XML Parsing and Graph Visualization
This week covered two fairly different topics. The first is XML parsing. XML is a format for texts, which works like HTML with tags, but unlike HTML the tags are defined by the creator of the text. This allows you to create tags like <author> or <ID number> or other stuff that can help make a piece of text incredibly more searchable and parsable for a machine. I can extract that data from hundreds of files to collect them. The second thing we worked on was graphical visualizations. Using a text file, that we can manipulate with command line tools, we can build connected graphics to create webs of connections, perfect for analysing influence.
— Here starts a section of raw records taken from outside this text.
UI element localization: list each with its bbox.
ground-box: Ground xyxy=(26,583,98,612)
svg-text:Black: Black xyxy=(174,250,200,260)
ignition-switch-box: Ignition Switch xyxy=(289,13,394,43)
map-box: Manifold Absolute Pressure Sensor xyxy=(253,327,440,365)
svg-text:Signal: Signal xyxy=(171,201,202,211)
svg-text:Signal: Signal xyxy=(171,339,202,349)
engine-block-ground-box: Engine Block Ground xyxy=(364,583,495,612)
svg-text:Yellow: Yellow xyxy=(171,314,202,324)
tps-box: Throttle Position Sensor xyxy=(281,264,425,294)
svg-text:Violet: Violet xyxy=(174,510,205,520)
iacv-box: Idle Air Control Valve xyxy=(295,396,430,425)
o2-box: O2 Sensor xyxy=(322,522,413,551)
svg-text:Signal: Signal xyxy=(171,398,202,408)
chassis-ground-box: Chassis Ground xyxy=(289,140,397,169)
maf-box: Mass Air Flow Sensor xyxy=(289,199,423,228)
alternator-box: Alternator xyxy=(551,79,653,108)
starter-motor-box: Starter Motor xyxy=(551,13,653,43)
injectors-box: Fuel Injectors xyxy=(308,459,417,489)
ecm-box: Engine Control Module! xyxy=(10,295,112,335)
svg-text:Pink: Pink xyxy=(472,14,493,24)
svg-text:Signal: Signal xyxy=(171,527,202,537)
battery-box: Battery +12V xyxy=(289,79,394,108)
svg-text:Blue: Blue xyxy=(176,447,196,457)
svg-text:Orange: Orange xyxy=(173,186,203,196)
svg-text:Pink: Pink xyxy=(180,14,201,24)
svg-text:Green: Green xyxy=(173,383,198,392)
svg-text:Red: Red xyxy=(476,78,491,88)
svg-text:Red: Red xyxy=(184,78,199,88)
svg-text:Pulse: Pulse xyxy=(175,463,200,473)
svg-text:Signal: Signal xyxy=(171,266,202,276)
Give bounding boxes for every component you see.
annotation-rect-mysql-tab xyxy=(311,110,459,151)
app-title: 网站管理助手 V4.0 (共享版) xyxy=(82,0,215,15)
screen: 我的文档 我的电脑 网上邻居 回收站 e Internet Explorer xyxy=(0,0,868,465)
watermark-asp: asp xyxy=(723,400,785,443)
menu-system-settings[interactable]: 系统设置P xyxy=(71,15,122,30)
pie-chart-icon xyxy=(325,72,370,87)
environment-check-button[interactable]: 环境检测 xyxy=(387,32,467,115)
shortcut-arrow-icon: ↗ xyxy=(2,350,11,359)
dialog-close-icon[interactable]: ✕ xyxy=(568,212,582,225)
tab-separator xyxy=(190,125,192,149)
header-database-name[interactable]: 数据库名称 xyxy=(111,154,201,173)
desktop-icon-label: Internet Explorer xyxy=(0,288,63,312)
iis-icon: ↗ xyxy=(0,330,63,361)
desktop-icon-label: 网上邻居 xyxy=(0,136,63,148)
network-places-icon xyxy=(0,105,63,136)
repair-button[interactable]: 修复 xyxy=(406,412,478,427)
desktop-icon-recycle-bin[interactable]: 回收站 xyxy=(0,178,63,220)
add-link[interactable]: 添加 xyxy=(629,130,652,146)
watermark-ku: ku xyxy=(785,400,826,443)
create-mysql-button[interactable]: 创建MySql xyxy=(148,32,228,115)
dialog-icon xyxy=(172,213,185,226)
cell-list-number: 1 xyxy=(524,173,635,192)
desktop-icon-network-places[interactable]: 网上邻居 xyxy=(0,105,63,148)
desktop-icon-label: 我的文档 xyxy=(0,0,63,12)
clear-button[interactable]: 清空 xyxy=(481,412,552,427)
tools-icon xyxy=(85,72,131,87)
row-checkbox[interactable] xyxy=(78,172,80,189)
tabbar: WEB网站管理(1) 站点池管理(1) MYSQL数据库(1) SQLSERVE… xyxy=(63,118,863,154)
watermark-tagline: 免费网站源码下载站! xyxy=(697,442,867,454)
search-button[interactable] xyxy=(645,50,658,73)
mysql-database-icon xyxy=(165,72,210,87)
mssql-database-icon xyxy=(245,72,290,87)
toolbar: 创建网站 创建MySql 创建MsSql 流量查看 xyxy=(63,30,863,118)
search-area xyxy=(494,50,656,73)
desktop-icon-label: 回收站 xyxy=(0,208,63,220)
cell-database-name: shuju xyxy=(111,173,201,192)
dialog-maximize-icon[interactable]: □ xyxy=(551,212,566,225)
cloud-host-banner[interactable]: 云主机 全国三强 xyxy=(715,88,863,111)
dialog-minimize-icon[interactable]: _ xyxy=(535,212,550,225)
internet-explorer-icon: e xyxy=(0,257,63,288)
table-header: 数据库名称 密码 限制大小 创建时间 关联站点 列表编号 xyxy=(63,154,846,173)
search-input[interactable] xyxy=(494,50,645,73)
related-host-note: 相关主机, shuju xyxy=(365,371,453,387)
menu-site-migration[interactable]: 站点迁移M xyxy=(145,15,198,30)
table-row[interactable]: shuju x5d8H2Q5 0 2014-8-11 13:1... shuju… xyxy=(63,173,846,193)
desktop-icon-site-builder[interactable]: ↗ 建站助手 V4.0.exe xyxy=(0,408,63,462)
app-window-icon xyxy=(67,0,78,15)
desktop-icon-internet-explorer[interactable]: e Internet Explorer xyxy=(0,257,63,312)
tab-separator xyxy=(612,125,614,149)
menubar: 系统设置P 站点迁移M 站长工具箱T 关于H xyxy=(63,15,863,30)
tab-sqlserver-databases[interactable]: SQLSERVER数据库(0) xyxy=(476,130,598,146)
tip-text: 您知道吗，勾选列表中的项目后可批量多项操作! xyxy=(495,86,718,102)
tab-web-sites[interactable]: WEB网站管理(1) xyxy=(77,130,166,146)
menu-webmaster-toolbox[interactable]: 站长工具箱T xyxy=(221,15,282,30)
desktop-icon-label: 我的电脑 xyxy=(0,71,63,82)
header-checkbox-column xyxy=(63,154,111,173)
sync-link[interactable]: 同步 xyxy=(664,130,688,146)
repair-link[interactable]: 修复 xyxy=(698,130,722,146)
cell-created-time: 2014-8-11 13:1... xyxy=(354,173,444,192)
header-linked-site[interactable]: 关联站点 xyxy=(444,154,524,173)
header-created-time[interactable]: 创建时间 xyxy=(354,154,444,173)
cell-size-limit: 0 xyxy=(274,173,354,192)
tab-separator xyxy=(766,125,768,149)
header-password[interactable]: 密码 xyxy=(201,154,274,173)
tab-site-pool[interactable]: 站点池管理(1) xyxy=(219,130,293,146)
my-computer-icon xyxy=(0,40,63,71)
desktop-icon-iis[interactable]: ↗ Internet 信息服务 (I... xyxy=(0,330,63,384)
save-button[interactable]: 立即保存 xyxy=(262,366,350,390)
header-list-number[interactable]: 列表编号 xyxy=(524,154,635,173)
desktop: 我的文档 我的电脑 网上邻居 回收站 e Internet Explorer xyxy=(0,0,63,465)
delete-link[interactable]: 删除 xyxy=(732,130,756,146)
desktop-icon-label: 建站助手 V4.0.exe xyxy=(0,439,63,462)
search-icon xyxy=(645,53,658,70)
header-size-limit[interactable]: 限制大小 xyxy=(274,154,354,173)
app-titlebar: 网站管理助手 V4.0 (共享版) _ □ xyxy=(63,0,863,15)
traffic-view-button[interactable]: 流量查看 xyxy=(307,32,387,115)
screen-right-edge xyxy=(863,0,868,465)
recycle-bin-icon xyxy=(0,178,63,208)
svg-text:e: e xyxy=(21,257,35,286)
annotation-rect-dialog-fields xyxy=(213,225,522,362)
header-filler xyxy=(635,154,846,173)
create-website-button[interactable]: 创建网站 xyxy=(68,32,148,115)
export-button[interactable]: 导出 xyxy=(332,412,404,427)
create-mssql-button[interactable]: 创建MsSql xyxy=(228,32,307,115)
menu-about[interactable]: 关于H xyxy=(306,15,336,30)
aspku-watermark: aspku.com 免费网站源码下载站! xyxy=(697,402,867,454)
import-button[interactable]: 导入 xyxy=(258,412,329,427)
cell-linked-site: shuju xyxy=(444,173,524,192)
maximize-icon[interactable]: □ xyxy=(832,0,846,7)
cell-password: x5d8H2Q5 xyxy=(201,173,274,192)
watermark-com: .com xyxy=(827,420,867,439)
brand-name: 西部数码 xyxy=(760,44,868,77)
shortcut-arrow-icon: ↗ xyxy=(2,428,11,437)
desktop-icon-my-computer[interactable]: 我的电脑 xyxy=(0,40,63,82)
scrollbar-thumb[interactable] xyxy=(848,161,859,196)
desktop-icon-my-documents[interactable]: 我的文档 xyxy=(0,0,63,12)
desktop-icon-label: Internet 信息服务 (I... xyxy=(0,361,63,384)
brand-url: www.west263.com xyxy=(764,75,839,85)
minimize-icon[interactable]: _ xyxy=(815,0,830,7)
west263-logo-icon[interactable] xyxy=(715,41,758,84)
The Spider works as a searcher of information for you. You can program it to have a checklist of things it searches for, and it can move through web-pages to gather them. This is often the tool Google uses to index the Internet for their search engine. Spiders can automate the task of fishing through large collections of files and website to gather small bits of important information. It can store them in structured hierarchies that you can determine. One good example of this is the use of a spider to attach twitter users to their followers, to find networks of users following the same account.
The spider will likely play a large role in my own research. The web is an infinitely vast place with endless amounts of data. To structure that for research I am doing, the simple looking through page on page can become a very tedious task. A spider set to look for particular things could be set loose on a website and find every single piece of data I am looking for and store it. Fox News search anyone?
Scrivener is a bit of an extracurricular tool I began using. The tool I am writing this on right now. It’s a word processor that can take an entire projects research, structure, and words into a single project file. It can break down writing to its smallest components and make first drafts much less daunting. I haven’t even begun to imagine the kinds of tools it has lurking around when I have time to play with it.
I will refer to an essay I wrote last week. Normally, I am fighting with the minimum word count for a paper. On this one I felt as if I was as well, but lo and behold, writing section on section made my ideas flesh out much better. I felt behind the entire time I was working on it, but the finished product was much better in organization and logic than anything I had written before. Much pride. Many words. Wow.
To zoom out, this new tool belt has opened a lot of doors for historians. As a historian of the 21st century, these tools are not only helpful, but necessary to weed through unmanageable masses of primary source data. It will play a large part of my current work, and hopefully my future studies as well.